Once the line containing "PoW Camp Over" is found in the entries below, restate it and each following line word for word, stopping after the line containing "80만원 ~ 130만원".
#### Exercise data
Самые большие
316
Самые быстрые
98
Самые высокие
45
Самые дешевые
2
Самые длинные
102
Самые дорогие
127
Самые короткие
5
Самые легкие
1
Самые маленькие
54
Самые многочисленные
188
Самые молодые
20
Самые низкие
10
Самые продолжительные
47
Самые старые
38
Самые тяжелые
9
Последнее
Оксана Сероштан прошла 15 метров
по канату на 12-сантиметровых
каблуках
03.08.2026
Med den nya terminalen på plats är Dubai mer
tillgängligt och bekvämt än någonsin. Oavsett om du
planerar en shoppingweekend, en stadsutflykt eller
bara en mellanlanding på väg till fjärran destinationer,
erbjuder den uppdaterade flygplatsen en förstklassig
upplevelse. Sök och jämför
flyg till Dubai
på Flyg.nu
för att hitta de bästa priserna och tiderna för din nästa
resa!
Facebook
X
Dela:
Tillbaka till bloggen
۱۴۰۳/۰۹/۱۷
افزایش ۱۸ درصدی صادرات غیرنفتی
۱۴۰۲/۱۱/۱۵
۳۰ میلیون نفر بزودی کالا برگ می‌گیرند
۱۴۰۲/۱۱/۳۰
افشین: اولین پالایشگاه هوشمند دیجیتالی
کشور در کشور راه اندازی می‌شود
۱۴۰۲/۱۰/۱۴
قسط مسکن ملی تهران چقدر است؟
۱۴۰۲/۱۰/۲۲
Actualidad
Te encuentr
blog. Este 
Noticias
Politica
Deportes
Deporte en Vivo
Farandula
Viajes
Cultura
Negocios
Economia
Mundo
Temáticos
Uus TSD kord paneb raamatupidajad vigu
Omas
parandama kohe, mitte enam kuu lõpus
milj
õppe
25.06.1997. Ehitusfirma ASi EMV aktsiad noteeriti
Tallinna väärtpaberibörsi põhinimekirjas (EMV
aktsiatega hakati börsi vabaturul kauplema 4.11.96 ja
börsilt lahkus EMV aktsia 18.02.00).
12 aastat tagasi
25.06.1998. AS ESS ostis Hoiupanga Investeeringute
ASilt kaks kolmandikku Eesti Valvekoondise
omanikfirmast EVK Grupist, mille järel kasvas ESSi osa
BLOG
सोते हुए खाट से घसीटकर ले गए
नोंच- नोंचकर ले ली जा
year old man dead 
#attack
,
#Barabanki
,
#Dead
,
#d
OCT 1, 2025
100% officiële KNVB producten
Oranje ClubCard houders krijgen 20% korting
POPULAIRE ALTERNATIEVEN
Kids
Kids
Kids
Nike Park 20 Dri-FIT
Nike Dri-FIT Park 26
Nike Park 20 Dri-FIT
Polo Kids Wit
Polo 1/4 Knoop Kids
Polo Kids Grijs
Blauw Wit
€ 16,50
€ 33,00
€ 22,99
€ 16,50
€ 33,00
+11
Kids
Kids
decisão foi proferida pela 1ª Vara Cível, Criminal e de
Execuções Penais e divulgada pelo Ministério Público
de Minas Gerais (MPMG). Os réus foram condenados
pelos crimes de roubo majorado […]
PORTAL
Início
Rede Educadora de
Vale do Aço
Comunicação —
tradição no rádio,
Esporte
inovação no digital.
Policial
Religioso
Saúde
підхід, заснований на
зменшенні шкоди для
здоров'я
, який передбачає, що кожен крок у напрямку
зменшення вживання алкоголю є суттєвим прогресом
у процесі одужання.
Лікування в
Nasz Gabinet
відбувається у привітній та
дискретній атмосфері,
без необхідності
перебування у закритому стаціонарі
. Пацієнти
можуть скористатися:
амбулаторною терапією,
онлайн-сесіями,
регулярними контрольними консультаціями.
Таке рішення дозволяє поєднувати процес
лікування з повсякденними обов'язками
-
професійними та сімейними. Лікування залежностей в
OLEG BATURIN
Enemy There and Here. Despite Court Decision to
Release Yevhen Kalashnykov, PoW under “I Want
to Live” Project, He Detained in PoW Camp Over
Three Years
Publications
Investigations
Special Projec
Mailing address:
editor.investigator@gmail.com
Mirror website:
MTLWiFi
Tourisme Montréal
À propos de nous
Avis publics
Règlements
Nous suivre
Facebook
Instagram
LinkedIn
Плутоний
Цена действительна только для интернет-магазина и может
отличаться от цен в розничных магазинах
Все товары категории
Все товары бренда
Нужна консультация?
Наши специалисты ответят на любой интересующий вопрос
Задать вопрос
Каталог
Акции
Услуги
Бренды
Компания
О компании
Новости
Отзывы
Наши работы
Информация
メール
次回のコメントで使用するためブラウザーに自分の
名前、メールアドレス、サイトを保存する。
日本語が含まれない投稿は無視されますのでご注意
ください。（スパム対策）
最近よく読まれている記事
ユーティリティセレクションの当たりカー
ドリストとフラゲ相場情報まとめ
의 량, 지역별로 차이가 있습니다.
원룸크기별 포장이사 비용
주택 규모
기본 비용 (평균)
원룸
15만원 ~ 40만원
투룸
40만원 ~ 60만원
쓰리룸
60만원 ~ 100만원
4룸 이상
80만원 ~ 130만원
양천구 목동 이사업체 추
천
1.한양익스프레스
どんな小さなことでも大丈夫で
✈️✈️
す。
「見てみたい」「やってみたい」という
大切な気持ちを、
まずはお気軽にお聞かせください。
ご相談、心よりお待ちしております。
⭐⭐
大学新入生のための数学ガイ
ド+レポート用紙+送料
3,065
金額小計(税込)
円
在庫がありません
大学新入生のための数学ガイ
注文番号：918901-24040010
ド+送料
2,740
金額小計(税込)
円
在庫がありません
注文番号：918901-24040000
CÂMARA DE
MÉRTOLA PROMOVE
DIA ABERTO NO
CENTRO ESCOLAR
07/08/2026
########
__Written answer__
to Live” Project, He Detained in PoW Camp Over
Three Years
Publications
Investigations
Special Projec
Mailing address:
editor.investigator@gmail.com
Mirror website:
MTLWiFi
Tourisme Montréal
À propos de nous
Avis publics
Règlements
Nous suivre
Facebook
Instagram
LinkedIn
Плутоний
Цена действительна только для интернет-магазина и может
отличаться от цен в розничных магазинах
Все товары категории
Все товары бренда
Нужна консультация?
Наши специалисты ответят на любой интересующий вопрос
Задать вопрос
Каталог
Акции
Услуги
Бренды
Компания
О компании
Новости
Отзывы
Наши работы
Информация
メール
次回のコメントで使用するためブラウザーに自分の
名前、メールアドレス、サイトを保存する。
日本語が含まれない投稿は無視されますのでご注意
ください。（スパム対策）
最近よく読まれている記事
ユーティリティセレクションの当たりカー
ドリストとフラゲ相場情報まとめ
의 량, 지역별로 차이가 있습니다.
원룸크기별 포장이사 비용
주택 규모
기본 비용 (평균)
원룸
15만원 ~ 40만원
투룸
40만원 ~ 60만원
쓰리룸
60만원 ~ 100만원
4룸 이상
80만원 ~ 130만원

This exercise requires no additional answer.